Probability Frameworks — Cross-Cutting Comparison

This note compares the philosophical and operational frameworks for reasoning under uncertainty — frequentist, Bayesian (subjective + objective), likelihoodist, information-theoretic, causal, measure-theoretic, max-entropy — across every probability/statistics note in the Math library.

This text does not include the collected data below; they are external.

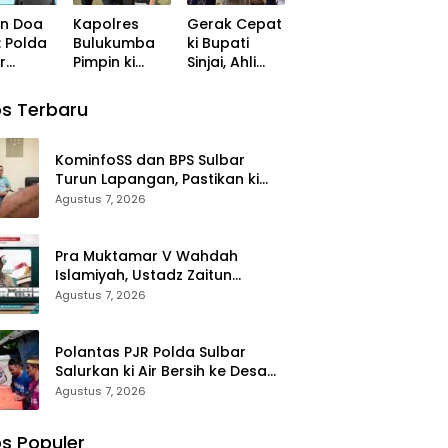
Momentum
Nyata di
an Doa
Kapolres
Gerak Cepat
lan
Perkuat
Tengah
: Polda
Bulukumba
ki Bupati
an dan
Konsolidasi
Musim
r
Pimpin ki
Sinjai, Ahli
t
dan Evaluasi
Kemarau
ma ki
Sertijab
Waris
Perjalanan
Yatim
Kabag,
Korban di
Dakwah
s Terbaru
ohon
Kasat,
Morowali
rkahan
Kapolsek,
Terima
anan
Kasiwas, dan
Santunan
KominfoSS dan BPS Sulbar
i
Pelantikan
Kematian
Turun Lapangan, Pastikan ki
Kasi Humas
dari BPJS
Sensus Ekonomi 2026 Berjalan
Agustus 7, 2026
Ketenagakerj
Nyaman dan Akurat
aan
Pra Muktamar V Wahdah
Islamiyah, Ustadz Zaitun
Rasmin: Momentum Perkuat
Agustus 7, 2026
Konsolidasi dan Evaluasi
Perjalanan Dakwah
Polantas PJR Polda Sulbar
Salurkan ki Air Bersih ke Desa
Saloleyang, Bantuan Nyata di
Agustus 7, 2026
Tengah Musim Kemarau
s Populer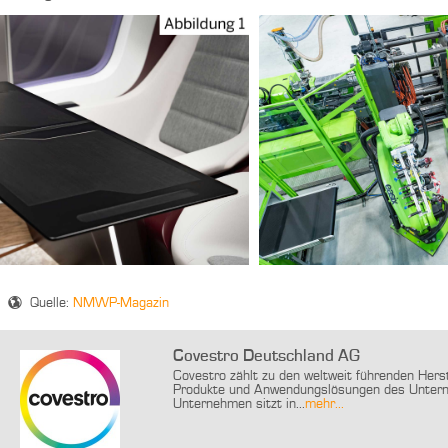
Quelle:
NMWP-Magazin
Covestro Deutschland AG
Covestro zählt zu den weltweit führenden Hers
Produkte und Anwendungslösungen des Untern
Unternehmen sitzt in...
mehr...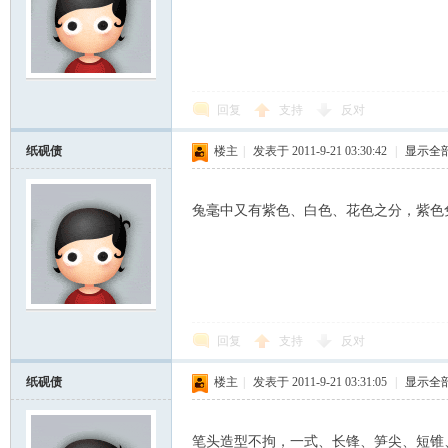
回复
支持
反对
纸砚债
楼主
|
发表于 2011-9-21 03:30:42
|
显示全
兔毫中又有紫色、白色、花色之分，紫色
回复
支持
反对
纸砚债
楼主
|
发表于 2011-9-21 03:31:05
|
显示全
笔头造型不拘，一式、长锋、笋尖、短锥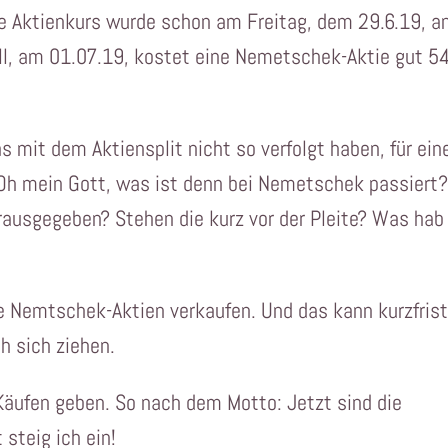
te Aktienkurs wurde schon am Freitag, dem 29.6.19, a
l, am 01.07.19, kostet eine Nemetschek-Aktie gut 5
s mit dem Aktiensplit nicht so verfolgt haben, für ein
Oh mein Gott, was ist denn bei Nemetschek passiert
ausgegeben? Stehen die kurz vor der Pleite? Was hab
re Nemtschek-Aktien verkaufen. Und das kann kurzfrist
h sich ziehen.
Käufen geben. So nach dem Motto: Jetzt sind die
steig ich ein!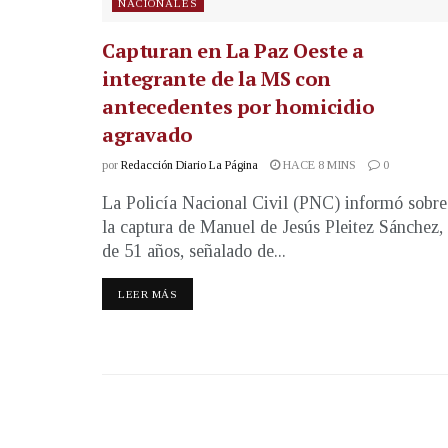
NACIONALES
Capturan en La Paz Oeste a
integrante de la MS con
antecedentes por homicidio
agravado
por
Redacción Diario La Página
HACE 8 MINS
0
La Policía Nacional Civil (PNC) informó sobre
la captura de Manuel de Jesús Pleitez Sánchez,
de 51 años, señalado de...
LEER MÁS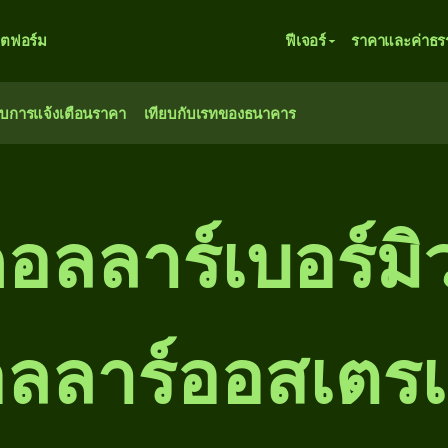
ตฟอร์ม
ฟีเจอร์
ราคาและค่าธร
ับการแจ้งเตือนราคา
เทียบกับเรทของธนาคาร
อลลาร์เบอร์มิ
ลลาร์ออสเตรเ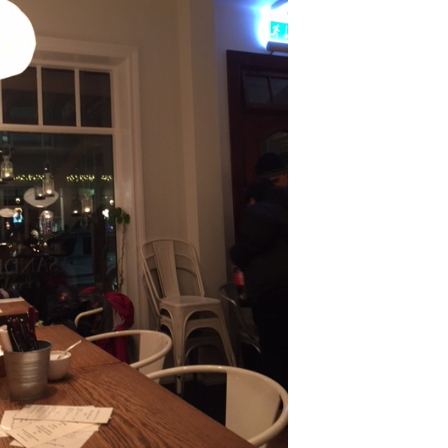
にもこれま
回目の出演となりますが、今回も
て、ここから
季節に合った「初耳！」な睡眠知
で益々全力
識をお届けいたしますので、ぜひ
風
ご覧くださいませ。 友野なおの
書籍 […]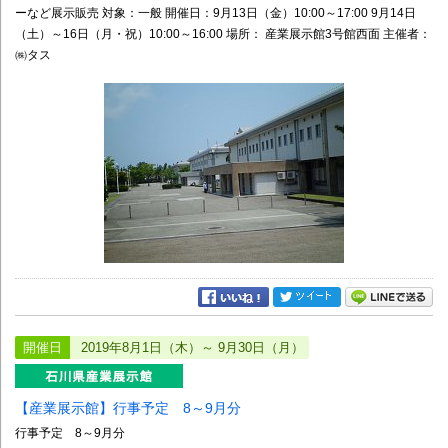
ーなど展示販売 対象：一般 開催日：9月13日（金）10:00～17:00 9月14日
（土）～16日（月・祝）10:00～16:00 場所： 産業展示館3号館西面 主催者：
㈱タス
開催日
2019年8月1日（木）～ 9月30日（月）
【産業展示館】行事予定 8～9月分
行事予定 8～9月分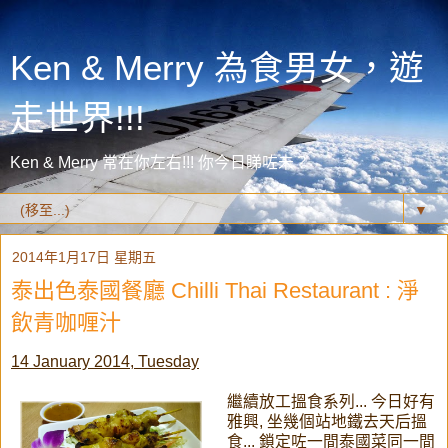
Ken & Merry 為食男女，遊
走世界!!!
Ken & Merry 常在你左右!!! 你今日睇咗未？
▼
2014年1月17日 星期五
泰出色泰國餐廳 Chilli Thai Restaurant : 淨
飲青咖喱汁
14 January 2014, Tuesday
繼續放工搵食系列... 今日好有
雅興, 坐幾個站地鐵去天后搵
食... 鎖定咗一間泰國菜同一間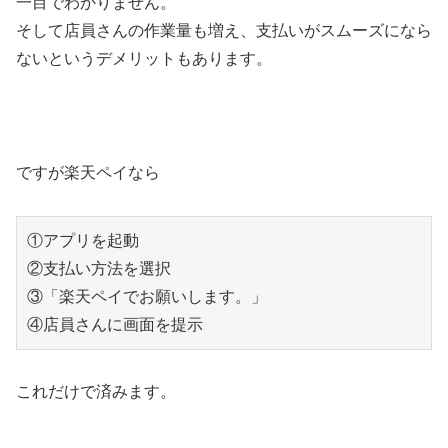
一目でわかりません。
そして店員さんの作業量も増え、支払いがスムーズになら
ないというデメリットもあります。
ですが楽天ペイなら
①アプリを起動
②支払い方法を選択
③「楽天ペイでお願いします。」
④店員さんに画面を提示
これだけで済みます。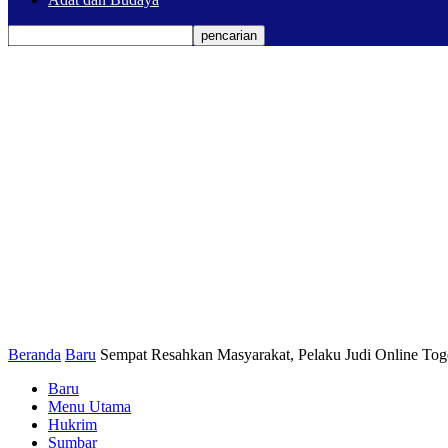
Beranda
Baru
Sempat Resahkan Masyarakat, Pelaku Judi Online Toge
Baru
Menu Utama
Hukrim
Sumbar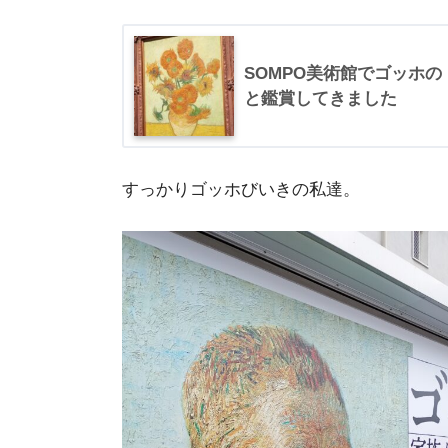
SOMPO美術館でゴッホ
と鑑賞してきました
すっかりゴッホびいきの私達。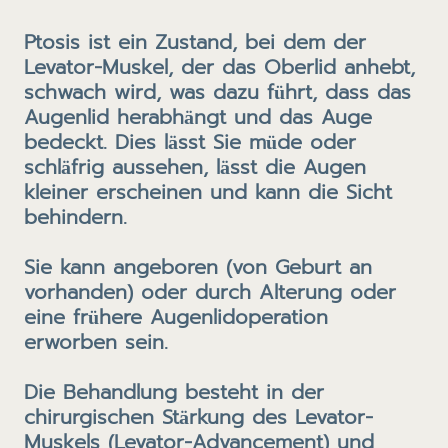
Ptosis ist ein Zustand, bei dem der
Levator-Muskel, der das Oberlid anhebt,
schwach wird, was dazu führt, dass das
Augenlid herabhängt und das Auge
bedeckt. Dies lässt Sie müde oder
schläfrig aussehen, lässt die Augen
kleiner erscheinen und kann die Sicht
behindern.
Sie kann angeboren (von Geburt an
vorhanden) oder durch Alterung oder
eine frühere Augenlidoperation
erworben sein.
Die Behandlung besteht in der
chirurgischen Stärkung des Levator-
Muskels (Levator-Advancement) und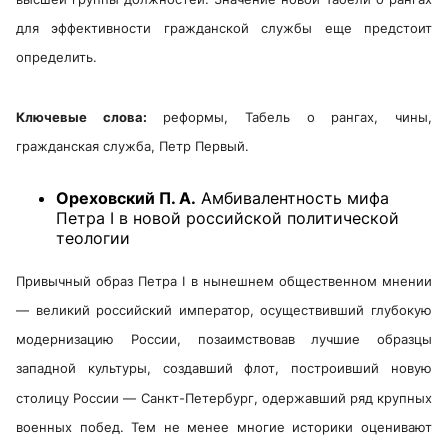
для эффективности гражданской службы еще предстоит
определить.
Ключевые слова:
реформы, Табель о рангах, чины,
гражданская служба, Петр Первый.
Ореховский П. А.
Амбивалентность мифа
Петра I в новой российской политической
теологии
Привычный образ Петра I в нынешнем общественном мнении
— великий российский император, осуществивший глубокую
модернизацию России, позаимствовав лучшие образцы
западной культуры, создавший флот, построивший новую
столицу России — Санкт-Петербург, одержавший ряд крупных
военных побед. Тем не менее многие историки оценивают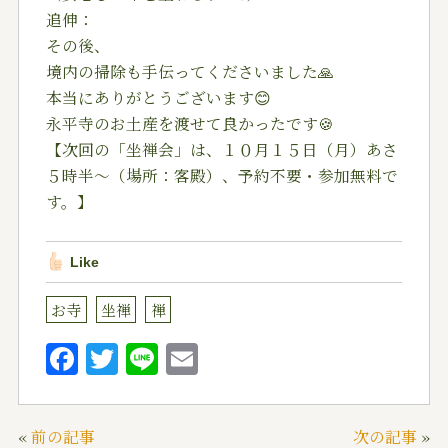
追伸：
その後、
境内の掃除も手伝ってくださいました🙏
本当にありがとうございます😊
永平寺のお土産を渡せて良かったです🍪
【次回の「坐禅会」は、１０月１５日（月）あさ
５時半～（場所：客殿）、予約不要・参加無料で
す。】
Like
お寺
坐禅
禅
F
T
Li
E
a
w
n
m
c
it
e
ai
«
前の記事
次の記事
»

Read the dimension tables first; the closing decision tree picks a framework by data size, prior availability, decision need, and reporting requirement.

1. The eight frameworks

foundational          inferential                    decision / pragmatic
  |                       |                                |
measure-theoretic       frequentist                     Bayesian decision theory
(Kolmogorov 1933)       (Neyman-Pearson)                (Lindley, Berger)
                        (Fisher likelihood + MLE)
Cox theorem             Bayesian (subjective)           causal (Pearl do-calc, Rubin PO)
(Cox 1946 →             (Jeffreys, de Finetti, Savage)
Jaynes 1957 max-ent)
                        likelihoodist
                        (Edwards 1972, Royall 1997)
                        information-theoretic
                        (AIC, BIC, WAIC, LOO, DIC)

2. The frameworks defined

Frequentist

Probability = long-run frequency of an event under repeated trials.
Parameters = fixed, unknown constants.
Inference = construct estimators (MLE, MoM) and pivot statistics; report confidence intervals and p-values.
Founders: Fisher (likelihood, MLE, sufficiency, ANOVA), Neyman + Pearson (hypothesis testing, confidence intervals 1933), Wald (decision theory 1939).
Strengths: well-developed asymptotic theory, doesn’t require priors, dominant in regulatory science (FDA, EMA), reproducible — anyone with the data + model gets the same p-value.
Weaknesses: p-values misinterpreted at scale (ASA 2016 statement on p-values), confidence intervals not the probability statements they look like, struggles with sequential analysis (alpha-spending), can’t condition on observed data.

Bayesian (subjective)

Probability = degree of belief; subjective.
Parameters = random variables with prior distributions.
Inference = posterior ∝ likelihood × prior; report credible intervals, posterior summaries.
Founders: Bayes 1763 (posthumous), Laplace 1812, Jeffreys 1939, de Finetti 1937 (exchangeability), Savage 1954 (foundations of statistics, axioms of rational choice).
Strengths: handles small data + prior knowledge naturally, gives full posterior distributions (not point estimates), nests sequential analysis trivially (today’s posterior = tomorrow’s prior), coherent under Dutch-book / de Finetti.
Weaknesses: prior choice can be controversial, computation often expensive (MCMC), sensitivity to misspecified priors, harder to communicate to non-statisticians.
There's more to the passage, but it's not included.